= Jack Hall (architect) =

American architect and designer

John Hughes Hall (1913–2003) was an American architect and industrial designer working in the Modernist style. Hall is best known for his residential works on Massachusetts' Cape Cod which were designed to nestle within, rather than overtake, the natural landscape.

==Life and career==
Hughes was born on Long Island. He graduated from Princeton University in 1935. Following graduation he worked as a freelance news reporter in Europe. Hall began visiting Cape Cod, Massachusetts in 1936, and immediately became fascinated by the landscape – enough to purchase an 180 acre farm compound on Bound Brook Island (no longer an island) in Wellfleet from Katie Dos Passos, wife of the writer John Dos Passos. Following the U.S. entry in World War II Hall enlisted in the United States Army and was discharged honorably in 1946. Hall had 3 children, all from his marriage to Dodie Merwin, two daughters Leonora 'Noa' Hall and Katrina and a son, Darius Hall.

Hall and friends, Jack Phillips and Hayden Walling were three self-taught, designer-builders in Wellfleet who created a welcoming environment for European Modernists arriving in the mid-1940s. In 1946, Hall began a design-build practice in Wellfleet which he continued intermittently until he retired.
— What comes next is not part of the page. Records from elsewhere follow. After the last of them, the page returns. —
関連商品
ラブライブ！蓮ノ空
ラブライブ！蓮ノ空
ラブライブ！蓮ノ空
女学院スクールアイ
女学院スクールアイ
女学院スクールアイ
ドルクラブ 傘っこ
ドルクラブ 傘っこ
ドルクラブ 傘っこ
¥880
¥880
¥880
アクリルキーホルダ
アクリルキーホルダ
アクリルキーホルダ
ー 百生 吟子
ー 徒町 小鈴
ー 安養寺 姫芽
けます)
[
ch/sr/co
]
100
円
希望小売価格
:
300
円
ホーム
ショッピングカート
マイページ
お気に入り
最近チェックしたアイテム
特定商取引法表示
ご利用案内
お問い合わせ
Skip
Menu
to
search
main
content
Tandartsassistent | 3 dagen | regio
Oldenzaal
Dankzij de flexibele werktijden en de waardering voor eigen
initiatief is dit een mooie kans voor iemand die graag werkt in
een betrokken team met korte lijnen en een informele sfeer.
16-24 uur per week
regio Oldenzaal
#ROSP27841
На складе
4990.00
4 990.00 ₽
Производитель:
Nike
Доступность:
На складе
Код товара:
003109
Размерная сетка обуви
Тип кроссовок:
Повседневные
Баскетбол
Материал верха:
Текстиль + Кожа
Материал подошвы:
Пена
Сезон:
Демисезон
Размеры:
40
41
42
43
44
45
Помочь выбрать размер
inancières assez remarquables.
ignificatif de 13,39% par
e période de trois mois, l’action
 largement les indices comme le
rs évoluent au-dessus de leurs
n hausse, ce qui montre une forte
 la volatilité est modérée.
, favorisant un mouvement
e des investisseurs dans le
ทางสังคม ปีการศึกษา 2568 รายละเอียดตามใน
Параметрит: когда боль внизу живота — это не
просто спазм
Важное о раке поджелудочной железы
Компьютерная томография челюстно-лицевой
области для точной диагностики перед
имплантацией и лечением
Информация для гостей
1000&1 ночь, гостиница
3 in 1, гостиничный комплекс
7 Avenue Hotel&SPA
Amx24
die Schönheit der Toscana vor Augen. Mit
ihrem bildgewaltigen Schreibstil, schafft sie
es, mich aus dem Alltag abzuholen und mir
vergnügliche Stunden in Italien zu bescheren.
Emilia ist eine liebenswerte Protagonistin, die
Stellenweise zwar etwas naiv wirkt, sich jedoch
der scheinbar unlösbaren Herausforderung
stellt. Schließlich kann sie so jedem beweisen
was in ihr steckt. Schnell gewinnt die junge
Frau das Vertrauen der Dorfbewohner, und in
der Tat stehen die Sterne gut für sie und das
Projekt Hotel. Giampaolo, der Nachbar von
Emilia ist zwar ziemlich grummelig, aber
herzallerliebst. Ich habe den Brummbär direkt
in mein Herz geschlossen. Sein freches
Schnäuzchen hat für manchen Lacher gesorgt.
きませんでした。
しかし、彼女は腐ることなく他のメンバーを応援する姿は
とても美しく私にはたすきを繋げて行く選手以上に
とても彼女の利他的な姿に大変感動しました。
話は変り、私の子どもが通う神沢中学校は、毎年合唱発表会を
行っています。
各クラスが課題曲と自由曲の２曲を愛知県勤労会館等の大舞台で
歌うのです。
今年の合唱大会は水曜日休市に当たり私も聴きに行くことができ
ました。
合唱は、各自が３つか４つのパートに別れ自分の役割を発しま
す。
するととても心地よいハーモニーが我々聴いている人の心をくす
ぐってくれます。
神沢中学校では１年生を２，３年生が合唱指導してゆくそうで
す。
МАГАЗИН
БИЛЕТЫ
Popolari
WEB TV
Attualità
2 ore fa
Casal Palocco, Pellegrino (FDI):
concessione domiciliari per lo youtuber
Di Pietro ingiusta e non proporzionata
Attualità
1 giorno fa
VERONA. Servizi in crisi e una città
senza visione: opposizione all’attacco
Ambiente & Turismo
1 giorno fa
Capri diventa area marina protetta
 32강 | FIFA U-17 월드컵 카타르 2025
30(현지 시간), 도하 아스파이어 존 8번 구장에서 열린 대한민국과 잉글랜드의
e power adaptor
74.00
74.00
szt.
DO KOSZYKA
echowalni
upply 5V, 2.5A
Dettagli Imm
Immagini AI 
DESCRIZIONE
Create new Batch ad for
Projects included the Peter's Hill Restaurant building, the Hatch Cottage, and many studios, renovations, and additions.

In 1956, Hall began working for a succession of New York City architectural firms including Nardin and Radoczy, Tom Lee Ltd., Hughes & Hood, and George Nelson and Company. His study of industrial design led to work on a number of major traveling exhibitions for the United States Information Agency including the exhibition "Graphics USA" in 1963 with Ivan Chermayeff (son of Serge Chermayeff). While with Hughes and Hood he designed many showrooms in the United States and Europe for the Fieldcrest Mills.

In 1959, he spent four months in Moscow helping to assemble an installation titled The Jungle Gym, George Nelson's contribution to the American National Exhibition. Hall worked with Charles and Ray Eames on a light fixture in 1964 and designed a café table for the Museum of Modern Art's restaurant. In 1957 Hall opened an office in New York City, and began simultaneously teaching at the Parsons School of Design's industrial design department. During this period he worked on residential projects completing the design of many townhouse renovations including one for Serge Chermayeff and his wife Barbara Chermayeff.

Hall was also a self-taught painter working in the 'American Primitivist' style and famously enrolled in clowning school in his later years.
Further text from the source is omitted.